Los perros son animales sociales y requieren mucho cuidado. No se recomienda dejarlos solos más de 4-5 horas. Si trabajas muchas horas, debes organizar guarderías caninas, cuidadores o residencias para perros durante tus ausencias. El ejercicio diario regular — al menos una hora — es vital para su bienestar físico y mental.
Piensa si te gustan los paseos diarios bajo cualquier clima. Recoger los excrementos es obligatorio por ley y parte de la responsabilidad de tener perro.
El adiestramiento es constante. Incluso perros adultos necesitan guía y corrección. El compromiso con técnicas positivas y socialización es clave para una convivencia feliz con tu perro.
Tener un perro es gratificante pero no fácil. Su popularidad no significa que sea sencillo o de bajo mantenimiento. Sé realista con el tiempo y dinero que demanda; recortar por ahí puede dañar su bienestar.
Si dudas, considera cuidar un perro temporalmente para experimentar la responsabilidad sin el compromiso definitivo. Decidir con calma ayuda a evitar rehacer la adopción o abandono, algo duro para perros y dueños.
Puedes aprender más sobre cómo adquirir un perro responsablemente, incluyendo encontrar un cachorro, a través de fuentes como Dog's Trust y el American Kennel Club, que promueven una tenencia responsable e informada.
Recuerda, un perro es un amigo y miembro familiar para toda la vida, no una compra rápida. Tomarte tu tiempo, investigar y planificar te ayudará a recibir a tu futuro perro de forma feliz y responsable.
Una vez tomada la decisión de tener un perro, la elección de la raza es uno de los factores que más influye en el éxito de la convivencia. No existe una raza universalmente mejor: la idoneidad depende del espacio disponible, el tiempo que el dueño puede dedicar al ejercicio diario, la experiencia previa con perros y la composición del hogar (presencia de niños, personas mayores u otras mascotas).

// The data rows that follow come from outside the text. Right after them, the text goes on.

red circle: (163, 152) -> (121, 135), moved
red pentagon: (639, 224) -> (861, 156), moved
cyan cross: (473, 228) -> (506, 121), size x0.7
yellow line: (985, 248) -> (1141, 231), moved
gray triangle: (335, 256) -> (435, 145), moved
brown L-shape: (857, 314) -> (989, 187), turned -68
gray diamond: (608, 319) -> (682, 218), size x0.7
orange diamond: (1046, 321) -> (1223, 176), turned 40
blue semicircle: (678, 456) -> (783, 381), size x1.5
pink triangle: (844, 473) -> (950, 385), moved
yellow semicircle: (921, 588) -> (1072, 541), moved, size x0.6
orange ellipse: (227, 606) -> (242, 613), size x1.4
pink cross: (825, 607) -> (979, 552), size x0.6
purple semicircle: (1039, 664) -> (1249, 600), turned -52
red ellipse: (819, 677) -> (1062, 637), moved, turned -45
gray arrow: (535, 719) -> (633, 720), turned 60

Las razas de alta energía como el border collie, el husky siberiano o el jack russell necesitan más de una hora de ejercicio intenso al día y estimulación mental constante; en hogares sin ese nivel de actividad, desarrollan comportamientos problemáticos. Las razas más tranquilas, como el basset hound, el bichón frisé o el carlino, se adaptan mejor a rutinas menos activas y espacios más pequeños, aunque tienen sus propias particularidades de salud o cuidado.

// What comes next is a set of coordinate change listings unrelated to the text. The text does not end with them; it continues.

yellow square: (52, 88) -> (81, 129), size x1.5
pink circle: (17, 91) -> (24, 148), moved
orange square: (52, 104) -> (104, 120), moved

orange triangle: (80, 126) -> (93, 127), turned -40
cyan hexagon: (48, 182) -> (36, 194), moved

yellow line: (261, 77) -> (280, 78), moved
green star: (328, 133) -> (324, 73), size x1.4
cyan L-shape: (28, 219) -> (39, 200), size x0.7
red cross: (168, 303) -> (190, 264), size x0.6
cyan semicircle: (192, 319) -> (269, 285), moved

El tamaño también importa: un perro grande en un piso sin ascensor es una fuente de problemas articulares a largo plazo para el animal. Antes de decidirte, investiga las características específicas de al menos tres razas candidatas, habla con dueños de esas razas y, si es posible, pasa tiempo con perros adultos de la raza que te interesa para contrastar si la realidad coincide con la descripción teórica.

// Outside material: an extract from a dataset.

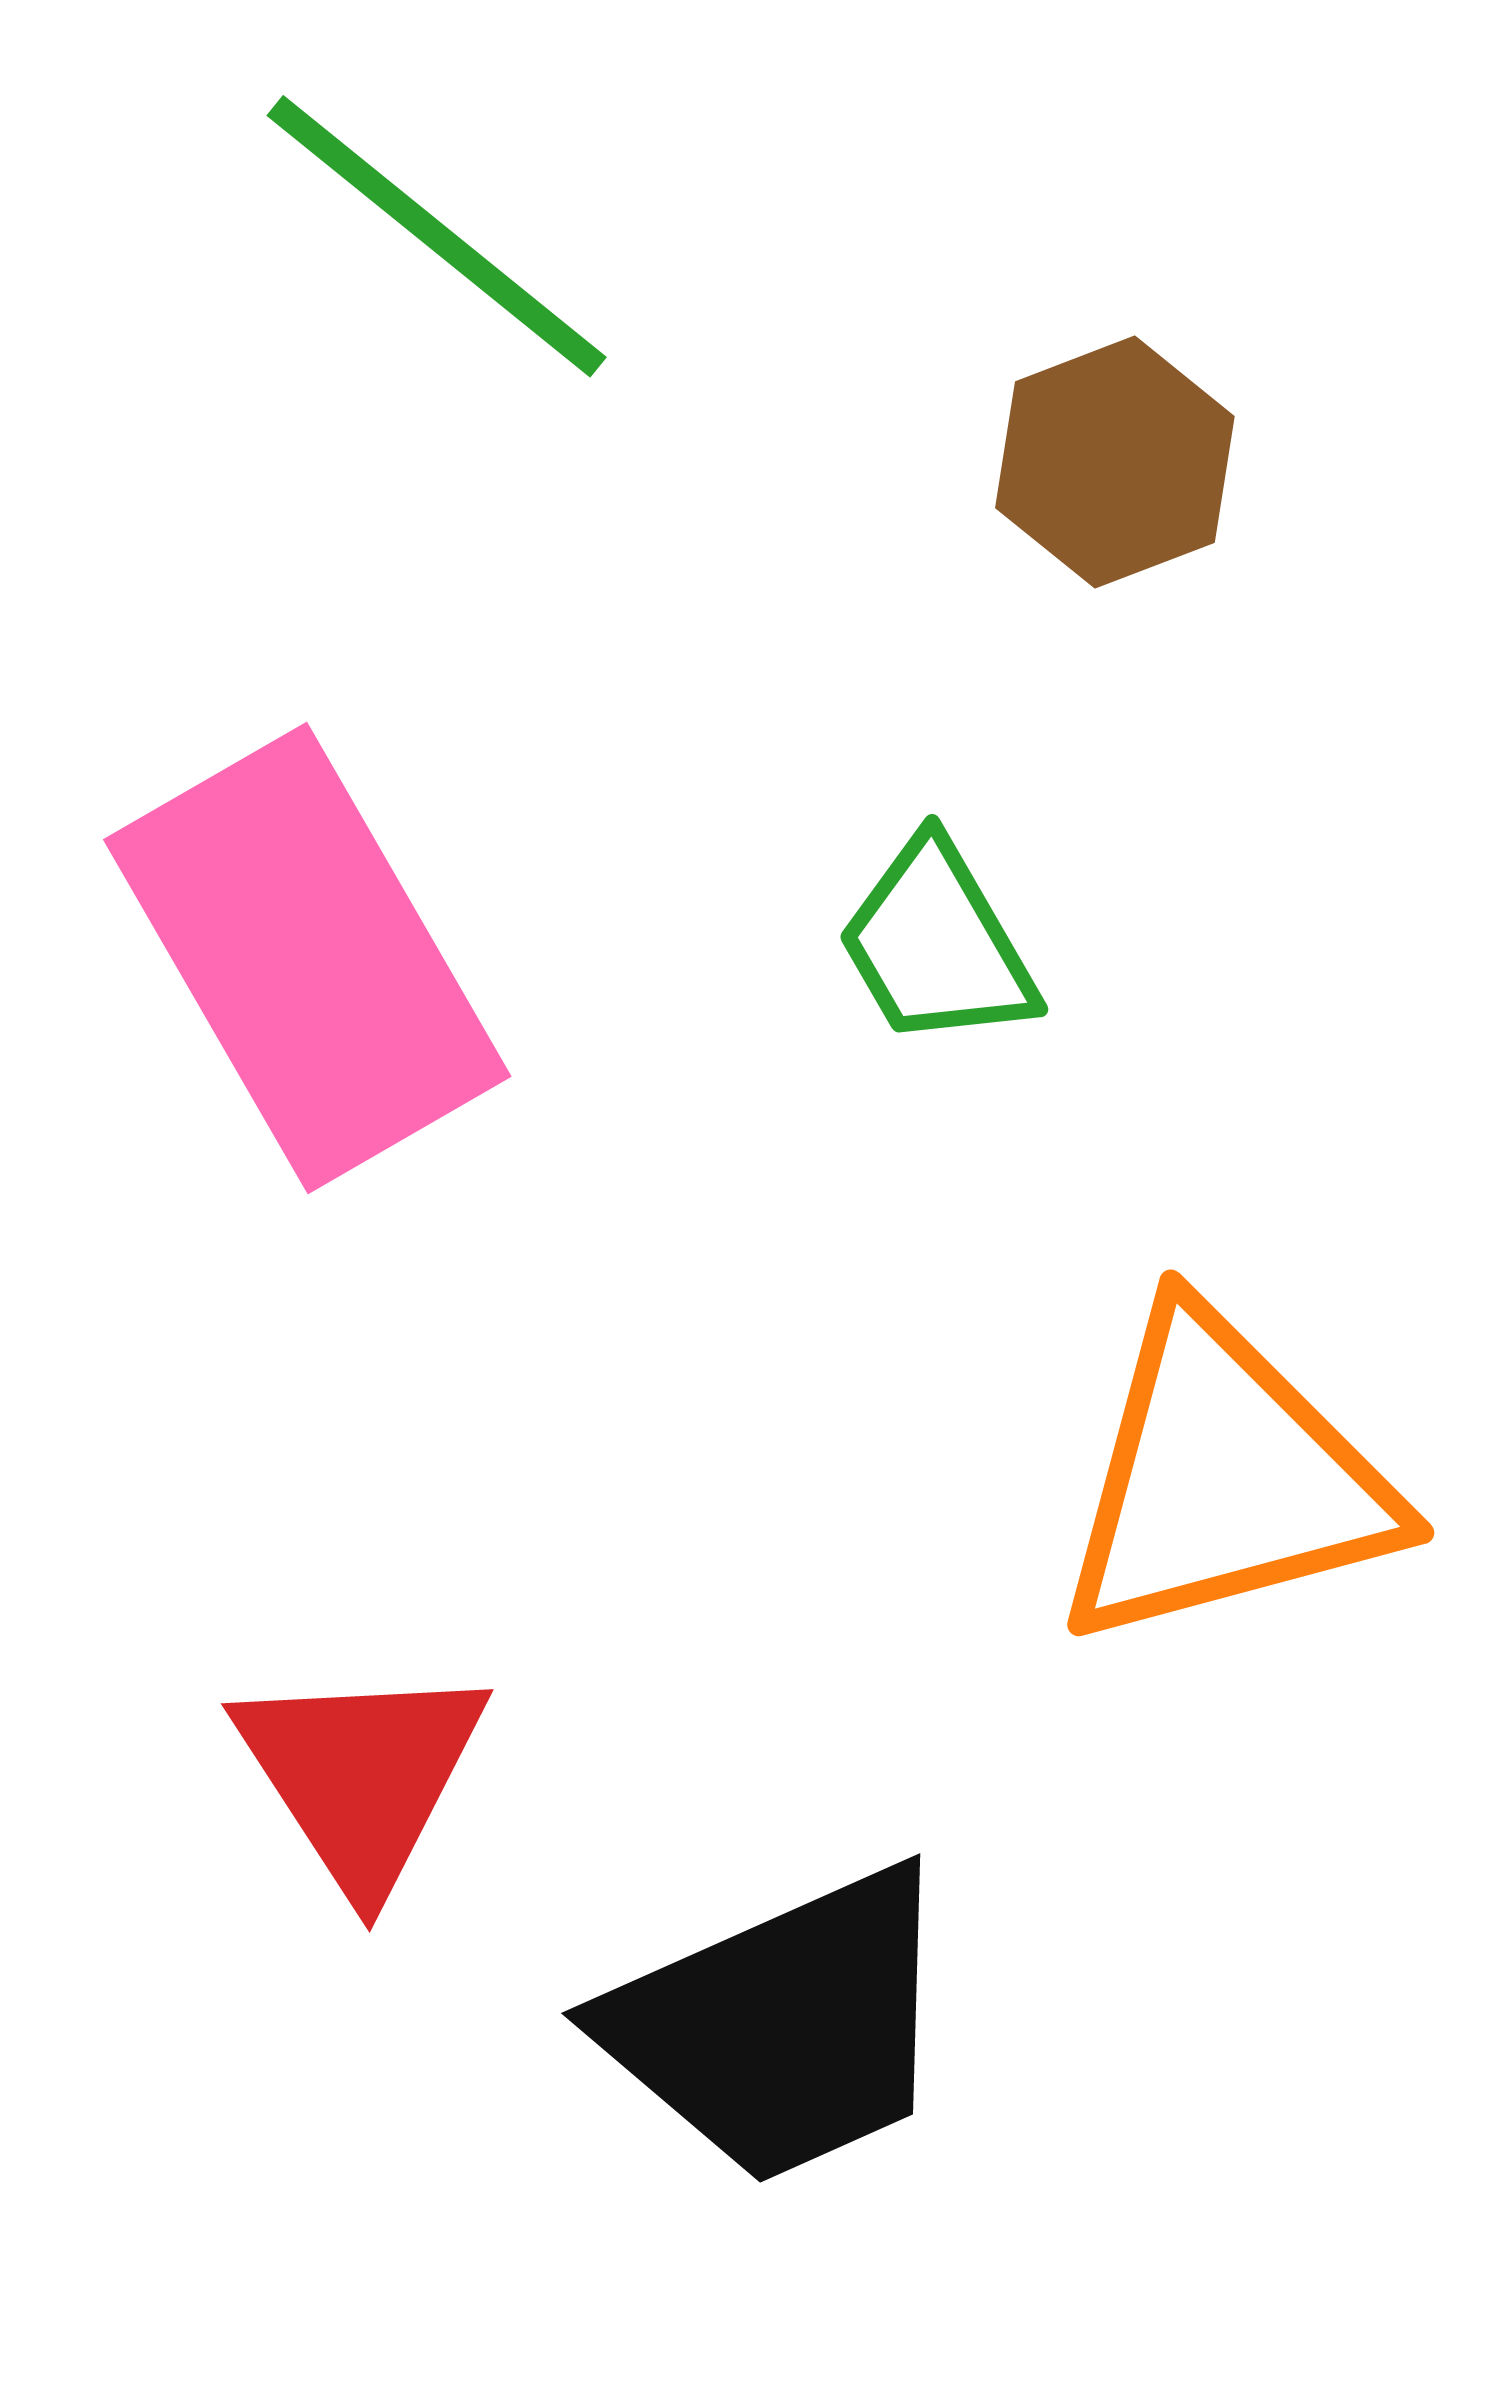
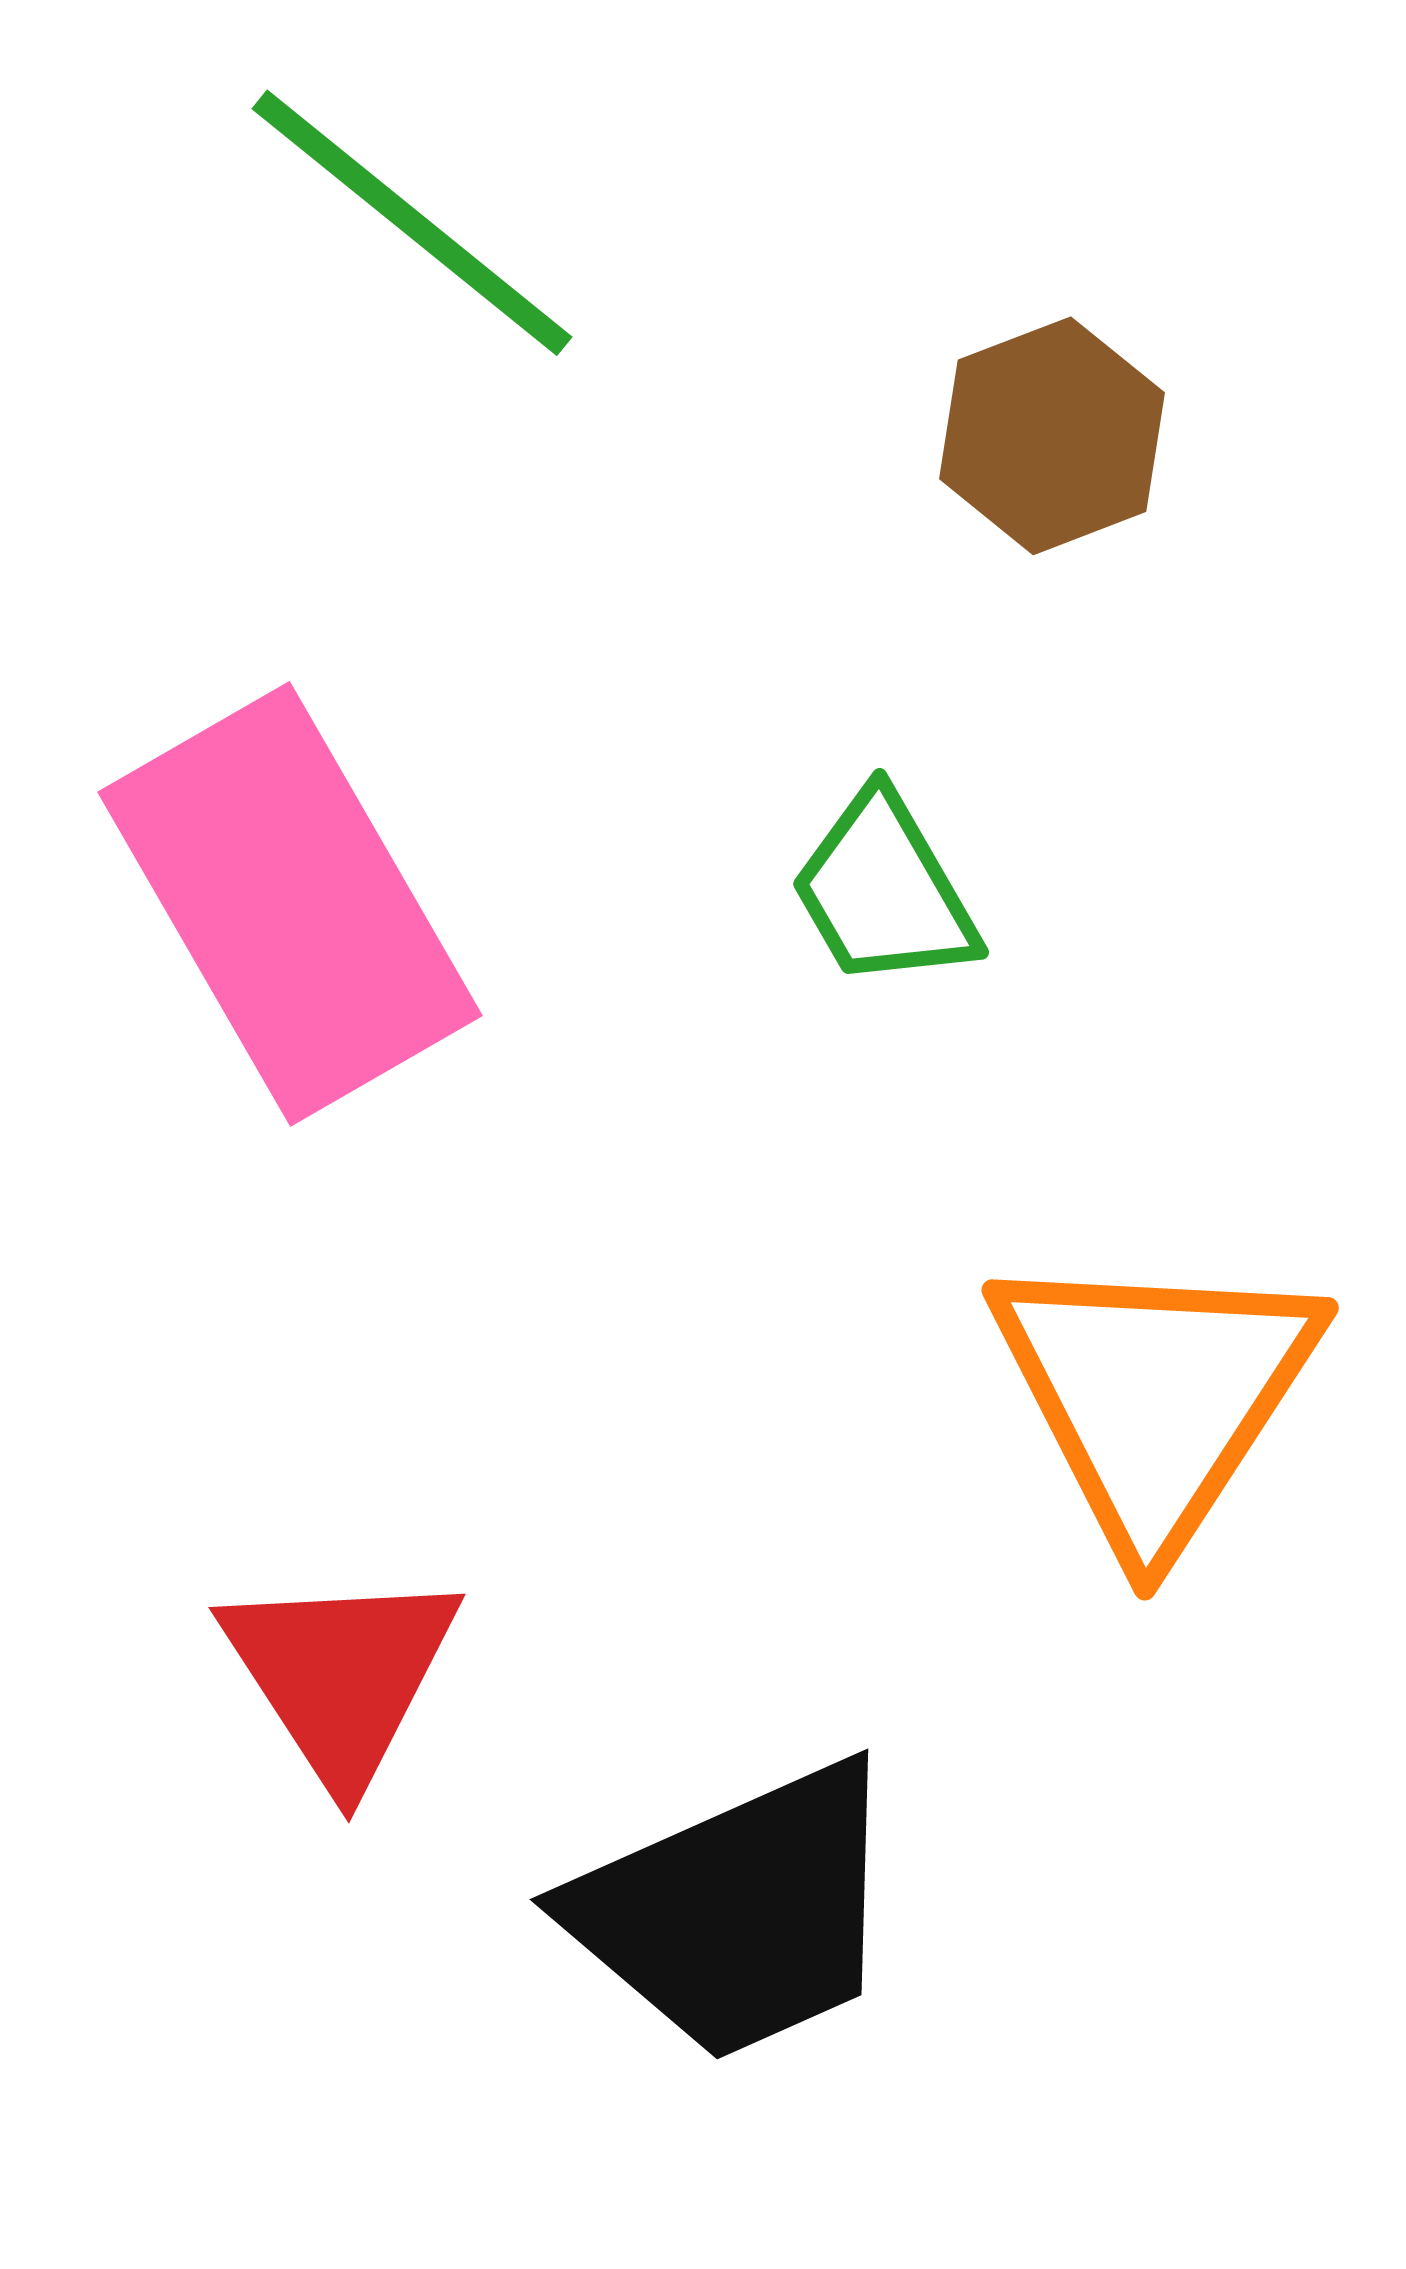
orange triangle: (1224, 1479) -> (1155, 1396), turned -42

Tener un perro en España conlleva obligaciones legales que muchos propietarios desconocen hasta que se enfrenta a una multa. La Ley 7/2023 de protección de los derechos y el bienestar de los animales establece un marco nacional, complementado por normativa autonómica y municipal que puede variar.
Las obligaciones generales incluyen: identificar al perro con microchip e inscribirlo en el Registro de Identificación de Animales de Compañía de la comunidad autónoma correspondiente; mantener al día el calendario de vacunaciones obligatorias (la rabia lo es en varias comunidades); llevarlo con correa en espacios públicos y con bozal si es clasificado como potencialmente peligroso (PPP); recoger sus excrementos bajo pena de multa; y no abandonarlo, ya que el abandono de animales constituye un delito desde 2023.
Algunas razas clasificadas como potencialmente peligrosas — como el pit bull terrier, el rottweiler o el dogo argentino — requieren además una licencia especial, que exige pasar una prueba psicológica y no tener antecedentes penales. Informárte sobre estas obligaciones antes de adquirir el perro evitará sorpresas y garantizará que tanto tú como tu futuro animal estéis protegidos por la ley.